= Beginning of Section =

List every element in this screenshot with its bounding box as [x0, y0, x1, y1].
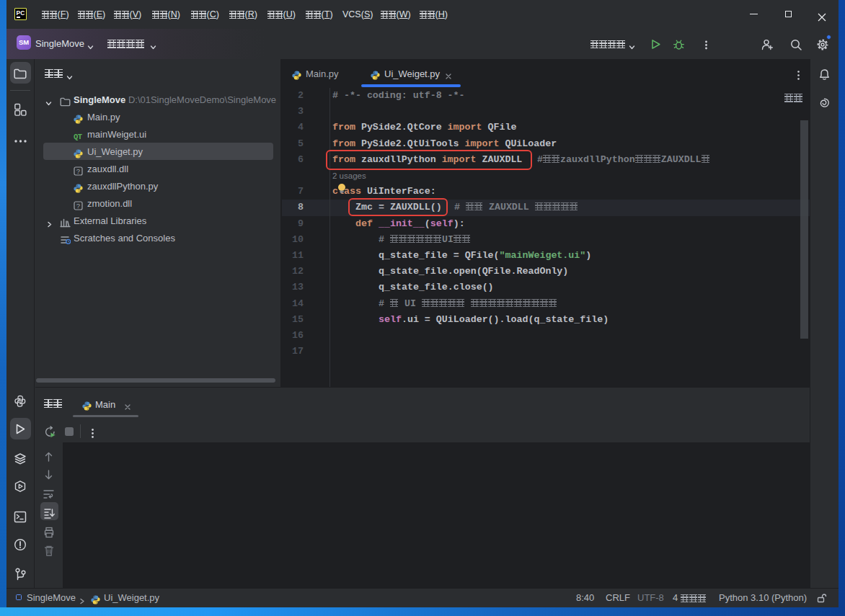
svg-text:?: ?	[76, 202, 80, 210]
svg-text:?: ?	[76, 167, 80, 175]
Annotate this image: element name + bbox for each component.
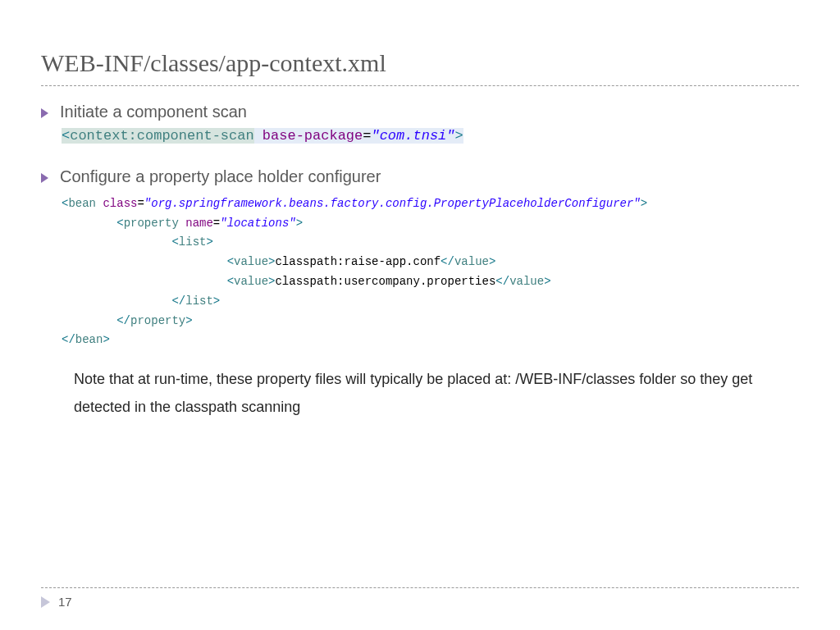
code-token: >	[103, 333, 109, 346]
code-token: property	[124, 217, 179, 230]
bullet-2-text: Configure a property place holder config…	[60, 167, 381, 186]
code-token	[254, 128, 262, 144]
code-token: </	[441, 255, 454, 268]
code-token: context:component-scan	[70, 128, 253, 144]
code-snippet-2: <bean class="org.springframework.beans.f…	[62, 194, 799, 350]
bullet-1: Initiate a component scan	[41, 103, 799, 121]
code-token: =	[213, 217, 220, 230]
code-token: >	[296, 217, 303, 230]
code-token: name	[185, 217, 213, 230]
page-number: 17	[58, 595, 72, 609]
code-token: base-package	[262, 128, 363, 144]
triangle-right-icon	[41, 108, 48, 118]
code-token: </	[171, 294, 185, 308]
code-token: <	[62, 128, 70, 144]
code-token	[62, 294, 171, 308]
code-token: =	[137, 197, 144, 210]
code-token: value	[234, 275, 268, 288]
code-token: >	[641, 197, 647, 210]
code-token: <	[227, 275, 234, 288]
code-token: =	[363, 128, 371, 144]
code-token: bean	[68, 197, 96, 210]
code-snippet-1: <context:component-scan base-package="co…	[62, 126, 799, 146]
code-token: "locations"	[220, 217, 295, 230]
triangle-right-icon	[41, 173, 48, 183]
code-token: >	[544, 275, 550, 288]
code-token	[62, 314, 116, 327]
code-token: <	[171, 235, 178, 249]
code-token	[62, 255, 227, 268]
code-token: >	[206, 235, 212, 249]
code-token: property	[130, 314, 185, 327]
code-token: </	[116, 314, 130, 327]
code-token: <	[116, 217, 123, 230]
code-token: "com.tnsi"	[371, 128, 454, 144]
bullet-2: Configure a property place holder config…	[41, 167, 799, 186]
code-token: >	[489, 255, 495, 268]
triangle-right-icon	[41, 596, 50, 608]
code-token	[62, 217, 116, 230]
code-token: list	[185, 294, 213, 308]
code-token: bean	[75, 333, 103, 346]
code-token: list	[179, 235, 207, 249]
footer: 17	[41, 587, 799, 609]
code-token: <	[227, 255, 234, 268]
code-token	[179, 217, 185, 230]
code-token: value	[234, 255, 268, 268]
code-token: </	[62, 333, 75, 346]
bullet-1-text: Initiate a component scan	[60, 103, 247, 121]
code-token: >	[455, 128, 463, 144]
code-token: class	[103, 197, 137, 210]
code-token: classpath:raise-app.conf	[275, 255, 441, 268]
code-token	[62, 235, 171, 249]
code-token	[62, 275, 227, 288]
code-token: "org.springframework.beans.factory.confi…	[144, 197, 641, 210]
note-text: Note that at run-time, these property fi…	[74, 365, 774, 421]
code-token: classpath:usercompany.properties	[275, 275, 495, 288]
code-token: >	[185, 314, 192, 327]
code-token: >	[213, 294, 220, 308]
code-token: </	[495, 275, 509, 288]
slide-title: WEB-INF/classes/app-context.xml	[41, 49, 799, 86]
code-token: value	[454, 255, 489, 268]
code-token: value	[509, 275, 544, 288]
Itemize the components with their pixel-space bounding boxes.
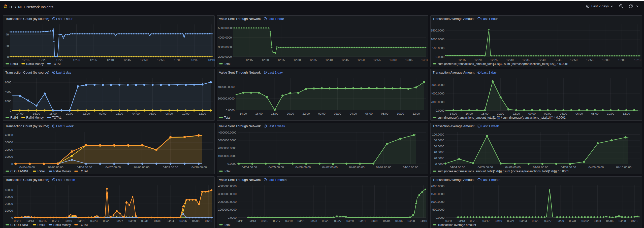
svg-text:0.0000: 0.0000 bbox=[228, 216, 237, 219]
svg-text:CLOUD-NINE: CLOUD-NINE bbox=[10, 170, 29, 173]
svg-text:03/21: 03/21 bbox=[507, 219, 514, 222]
svg-text:04/07 00:00: 04/07 00:00 bbox=[106, 166, 121, 169]
svg-text:04/02: 04/02 bbox=[371, 219, 378, 222]
svg-text:12:25: 12:25 bbox=[56, 58, 63, 61]
svg-text:Last 1 day: Last 1 day bbox=[481, 71, 497, 74]
svg-text:04/06 00:00: 04/06 00:00 bbox=[505, 166, 521, 169]
svg-text:12:15: 12:15 bbox=[22, 58, 29, 61]
svg-text:16:00: 16:00 bbox=[33, 112, 40, 115]
svg-text:03/31: 03/31 bbox=[359, 219, 366, 222]
svg-text:18:00: 18:00 bbox=[49, 112, 57, 115]
svg-text:12:55: 12:55 bbox=[157, 58, 165, 61]
svg-text:80.0000: 80.0000 bbox=[434, 139, 444, 142]
svg-text:4000000.0000: 4000000.0000 bbox=[218, 131, 236, 134]
svg-text:04/06 00:00: 04/06 00:00 bbox=[295, 166, 311, 169]
svg-text:Last 1 week: Last 1 week bbox=[56, 124, 74, 128]
svg-text:12:35: 12:35 bbox=[522, 58, 530, 61]
svg-text:03/29: 03/29 bbox=[128, 219, 136, 222]
svg-text:Last 1 month: Last 1 month bbox=[481, 178, 500, 182]
svg-text:04/10 00:00: 04/10 00:00 bbox=[191, 166, 207, 169]
svg-text:04/08 00:00: 04/08 00:00 bbox=[349, 166, 365, 169]
svg-text:00:00: 00:00 bbox=[528, 112, 536, 115]
svg-text:03/13: 03/13 bbox=[27, 219, 34, 222]
svg-text:0: 0 bbox=[11, 162, 13, 166]
svg-text:03/31: 03/31 bbox=[141, 219, 149, 222]
svg-text:12:15: 12:15 bbox=[458, 58, 466, 61]
svg-text:0.0000: 0.0000 bbox=[435, 163, 444, 166]
svg-text:Total: Total bbox=[224, 223, 230, 227]
svg-text:02:00: 02:00 bbox=[116, 112, 123, 115]
svg-text:Value Sent Through Network: Value Sent Through Network bbox=[219, 178, 261, 182]
svg-text:12:30: 12:30 bbox=[506, 58, 514, 61]
svg-text:12:25: 12:25 bbox=[277, 58, 285, 61]
svg-text:sum (increase(transactions_amo: sum (increase(transactions_amount_total[… bbox=[438, 116, 566, 119]
svg-text:0.0000: 0.0000 bbox=[228, 162, 236, 165]
svg-text:2000.0000: 2000.0000 bbox=[431, 185, 444, 188]
svg-text:00:00: 00:00 bbox=[318, 112, 326, 115]
svg-text:03/25: 03/25 bbox=[103, 219, 110, 222]
svg-text:22:00: 22:00 bbox=[513, 112, 520, 115]
svg-text:00:00: 00:00 bbox=[99, 112, 107, 115]
svg-text:04/09 00:00: 04/09 00:00 bbox=[376, 166, 392, 169]
svg-text:02:00: 02:00 bbox=[334, 112, 341, 115]
svg-text:03/29: 03/29 bbox=[557, 219, 564, 222]
svg-text:20000: 20000 bbox=[5, 148, 13, 151]
svg-text:04/04: 04/04 bbox=[594, 219, 601, 222]
svg-text:13:00: 13:00 bbox=[602, 58, 609, 61]
svg-text:30000: 30000 bbox=[5, 141, 13, 144]
svg-text:12:50: 12:50 bbox=[140, 58, 148, 61]
svg-text:Transaction Count (by source): Transaction Count (by source) bbox=[5, 17, 49, 21]
svg-text:08:00: 08:00 bbox=[591, 112, 599, 115]
svg-text:Value Sent Through Network: Value Sent Through Network bbox=[219, 71, 261, 74]
svg-text:5000.0000: 5000.0000 bbox=[218, 26, 232, 29]
svg-text:16:00: 16:00 bbox=[255, 112, 263, 115]
svg-text:500.0000: 500.0000 bbox=[432, 47, 444, 50]
svg-text:Last 1 hour: Last 1 hour bbox=[481, 17, 498, 21]
svg-text:03/13: 03/13 bbox=[458, 219, 465, 222]
svg-text:12:50: 12:50 bbox=[570, 58, 577, 61]
svg-text:1000.0000: 1000.0000 bbox=[431, 38, 444, 41]
svg-text:14:00: 14:00 bbox=[450, 112, 457, 115]
svg-text:12:30: 12:30 bbox=[73, 58, 80, 61]
svg-text:40: 40 bbox=[6, 33, 9, 36]
svg-text:04/09 00:00: 04/09 00:00 bbox=[588, 166, 604, 169]
svg-text:40.0000: 40.0000 bbox=[434, 151, 444, 154]
svg-text:4000000.0000: 4000000.0000 bbox=[218, 185, 237, 188]
svg-text:40000: 40000 bbox=[5, 188, 13, 191]
svg-text:10:00: 10:00 bbox=[607, 112, 614, 115]
svg-text:Transaction Average Amount: Transaction Average Amount bbox=[433, 17, 475, 21]
svg-text:3000000.0000: 3000000.0000 bbox=[218, 139, 236, 142]
svg-text:0.0000: 0.0000 bbox=[436, 109, 444, 112]
svg-text:03/27: 03/27 bbox=[116, 219, 123, 222]
svg-text:30000: 30000 bbox=[5, 195, 13, 198]
svg-text:04/06 00:00: 04/06 00:00 bbox=[77, 166, 92, 169]
svg-text:03/11: 03/11 bbox=[445, 219, 453, 222]
svg-text:04/05 00:00: 04/05 00:00 bbox=[269, 166, 284, 169]
svg-text:13:05: 13:05 bbox=[618, 58, 625, 61]
svg-text:08:00: 08:00 bbox=[166, 112, 173, 115]
svg-text:04/08 00:00: 04/08 00:00 bbox=[134, 166, 149, 169]
svg-text:CLOUD-NINE: CLOUD-NINE bbox=[10, 223, 29, 227]
svg-text:04/09 00:00: 04/09 00:00 bbox=[163, 166, 178, 169]
svg-text:04/04 00:00: 04/04 00:00 bbox=[450, 166, 465, 169]
svg-text:4000.0000: 4000.0000 bbox=[218, 36, 232, 39]
svg-text:Transaction Count (by source): Transaction Count (by source) bbox=[5, 71, 49, 74]
svg-text:04/06: 04/06 bbox=[606, 219, 614, 222]
svg-text:04/08 00:00: 04/08 00:00 bbox=[561, 166, 576, 169]
svg-text:04/07 00:00: 04/07 00:00 bbox=[533, 166, 548, 169]
svg-text:22:00: 22:00 bbox=[83, 112, 90, 115]
svg-text:03/27: 03/27 bbox=[334, 219, 342, 222]
svg-text:04/04: 04/04 bbox=[383, 219, 391, 222]
svg-text:04/06: 04/06 bbox=[179, 219, 187, 222]
svg-text:60.0000: 60.0000 bbox=[434, 145, 444, 148]
svg-text:03/15: 03/15 bbox=[39, 219, 47, 222]
svg-text:12:35: 12:35 bbox=[90, 58, 97, 61]
svg-text:03/23: 03/23 bbox=[310, 219, 317, 222]
svg-text:18:00: 18:00 bbox=[271, 112, 278, 115]
svg-text:Transaction Average Amount: Transaction Average Amount bbox=[433, 124, 475, 128]
svg-text:6000.0000: 6000.0000 bbox=[431, 83, 444, 86]
svg-text:Last 1 hour: Last 1 hour bbox=[268, 17, 284, 21]
svg-text:Transaction Count (by source): Transaction Count (by source) bbox=[5, 124, 49, 128]
svg-text:3000000.0000: 3000000.0000 bbox=[218, 192, 237, 196]
svg-text:03/31: 03/31 bbox=[569, 219, 576, 222]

= End of Section =

> **WHAT IS EXPECTED**
Search the entries for the word "triangle" and copy every line that has it.

> **TASK ANSWER**
triangle-right-icon	[41, 108, 48, 118]
triangle-right-icon	[41, 173, 48, 183]
triangle-right-icon	[41, 596, 50, 608]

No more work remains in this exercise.